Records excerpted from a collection
- - -
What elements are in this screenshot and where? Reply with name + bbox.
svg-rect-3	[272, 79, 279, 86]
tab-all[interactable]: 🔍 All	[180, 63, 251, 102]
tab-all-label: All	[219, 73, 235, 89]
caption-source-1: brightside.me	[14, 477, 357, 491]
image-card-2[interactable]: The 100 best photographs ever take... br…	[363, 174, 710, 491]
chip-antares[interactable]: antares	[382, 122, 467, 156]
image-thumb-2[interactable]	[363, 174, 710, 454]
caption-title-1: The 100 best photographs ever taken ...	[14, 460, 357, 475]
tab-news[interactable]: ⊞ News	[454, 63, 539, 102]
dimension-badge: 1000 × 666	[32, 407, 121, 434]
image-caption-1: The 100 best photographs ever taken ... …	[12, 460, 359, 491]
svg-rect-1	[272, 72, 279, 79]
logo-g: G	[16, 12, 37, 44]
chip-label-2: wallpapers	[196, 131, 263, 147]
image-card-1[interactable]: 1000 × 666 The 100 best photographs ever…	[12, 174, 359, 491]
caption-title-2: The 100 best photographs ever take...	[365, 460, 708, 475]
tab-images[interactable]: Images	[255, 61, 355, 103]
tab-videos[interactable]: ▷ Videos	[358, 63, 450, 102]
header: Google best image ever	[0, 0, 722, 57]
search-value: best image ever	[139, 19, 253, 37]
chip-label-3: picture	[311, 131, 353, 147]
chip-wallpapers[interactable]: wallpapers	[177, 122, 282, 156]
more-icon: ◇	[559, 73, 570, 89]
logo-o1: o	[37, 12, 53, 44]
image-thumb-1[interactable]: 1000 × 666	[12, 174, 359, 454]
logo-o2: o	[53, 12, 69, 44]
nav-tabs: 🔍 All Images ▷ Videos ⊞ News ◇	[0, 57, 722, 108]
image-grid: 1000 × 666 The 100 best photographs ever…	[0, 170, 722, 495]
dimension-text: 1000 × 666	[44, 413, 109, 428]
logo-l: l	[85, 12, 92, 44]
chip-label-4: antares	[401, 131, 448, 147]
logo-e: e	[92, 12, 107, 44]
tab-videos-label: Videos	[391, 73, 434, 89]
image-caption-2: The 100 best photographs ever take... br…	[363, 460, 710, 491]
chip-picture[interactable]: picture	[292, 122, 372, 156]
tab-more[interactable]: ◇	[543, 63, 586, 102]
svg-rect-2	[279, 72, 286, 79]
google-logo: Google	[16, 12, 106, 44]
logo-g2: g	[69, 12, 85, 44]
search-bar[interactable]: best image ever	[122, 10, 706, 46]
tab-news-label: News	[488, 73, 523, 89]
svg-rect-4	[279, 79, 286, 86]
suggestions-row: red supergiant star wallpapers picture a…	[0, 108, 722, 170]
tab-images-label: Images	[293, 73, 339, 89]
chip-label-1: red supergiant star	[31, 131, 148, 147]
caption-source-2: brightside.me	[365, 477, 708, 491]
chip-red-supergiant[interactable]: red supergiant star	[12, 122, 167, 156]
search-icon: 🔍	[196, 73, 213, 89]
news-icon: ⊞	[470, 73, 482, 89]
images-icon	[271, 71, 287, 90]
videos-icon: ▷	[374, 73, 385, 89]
- - -
— PROBLEM DESCRIPTION —
Search the data above and return each line in which "thumb" occurs.

— THE COMPLETED TASK —
image-thumb-2[interactable]	[363, 174, 710, 454]
image-thumb-1[interactable]: 1000 × 666	[12, 174, 359, 454]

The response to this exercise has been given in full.